You vaguely recall the junction. There was no ‘No entry’ sign: just a torrent of words (‘except’, ‘through’, ‘motor vehicles’, ‘access’) that you didn’t have time to read. That outing will now be forever sullied in your memory by the £65 fine. Protesting ‘but the sat-nav told me to do it!’ is as ineffectual, legally speaking, as Adam bleating to God that ‘the woman gave me fruit from the tree and I did eat’. The punishment is still enforced.

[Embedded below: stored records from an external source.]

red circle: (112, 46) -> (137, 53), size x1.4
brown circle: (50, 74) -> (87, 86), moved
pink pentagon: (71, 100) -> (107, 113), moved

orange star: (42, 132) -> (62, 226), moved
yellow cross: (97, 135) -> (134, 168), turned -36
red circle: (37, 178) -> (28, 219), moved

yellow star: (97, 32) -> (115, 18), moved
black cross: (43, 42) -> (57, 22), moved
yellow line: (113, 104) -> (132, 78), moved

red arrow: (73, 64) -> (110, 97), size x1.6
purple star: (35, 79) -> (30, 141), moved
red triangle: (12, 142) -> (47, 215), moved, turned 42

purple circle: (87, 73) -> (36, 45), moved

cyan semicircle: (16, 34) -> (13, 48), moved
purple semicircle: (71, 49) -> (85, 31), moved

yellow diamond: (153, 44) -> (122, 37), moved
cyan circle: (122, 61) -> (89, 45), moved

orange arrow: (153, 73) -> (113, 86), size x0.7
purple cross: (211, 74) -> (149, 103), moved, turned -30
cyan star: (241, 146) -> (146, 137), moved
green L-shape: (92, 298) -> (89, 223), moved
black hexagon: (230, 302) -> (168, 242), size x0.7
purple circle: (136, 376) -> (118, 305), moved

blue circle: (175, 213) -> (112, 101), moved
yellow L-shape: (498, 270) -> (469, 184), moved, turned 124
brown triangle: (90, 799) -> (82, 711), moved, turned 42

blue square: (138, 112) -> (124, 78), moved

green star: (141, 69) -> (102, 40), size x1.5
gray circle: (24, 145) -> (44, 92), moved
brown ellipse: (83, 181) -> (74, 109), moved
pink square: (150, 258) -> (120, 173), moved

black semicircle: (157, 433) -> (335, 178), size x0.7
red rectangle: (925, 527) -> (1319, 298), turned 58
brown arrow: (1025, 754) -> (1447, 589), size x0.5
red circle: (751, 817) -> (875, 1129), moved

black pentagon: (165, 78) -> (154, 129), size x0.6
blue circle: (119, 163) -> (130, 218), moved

A mile-long traffic jam belches out exhaust fumes all day on the surrounding residential main roads
The lesson you learn from Britain’s new Low Traffic Neighbourhoods (LTNs): drive outside your own local district to a place where you don’t know the weird local rules, and you’ll inevitably make some small mistake and be forced to donate a chunk of money to another borough or county council. This is not just a London and Oxford problem; LTNs are being planned for Hereford, Brighton, Bath, St Andrews, Newcastle, Portsmouth and Leith, among many other towns and cities. New road-blocking planters were set on fire in Rochdale last week by angry locals. Though against civil disobedience, I couldn’t stifle a guilty sense of delight at seeing those green but aggressive planters in flames. I’m not sure which is more loathsome: the ‘planters and bollards’ method, which makes it physically impossible to drive through the new blockages, and slows emergency ambulances down, or the ‘cameras and confusing signs’ method, which, though helping ambulances, rakes in fines from inadvertent rule-breakers.
Both methods are highly interfering to us all trying to live our lives, and are imposed on us by money-hungry zealots.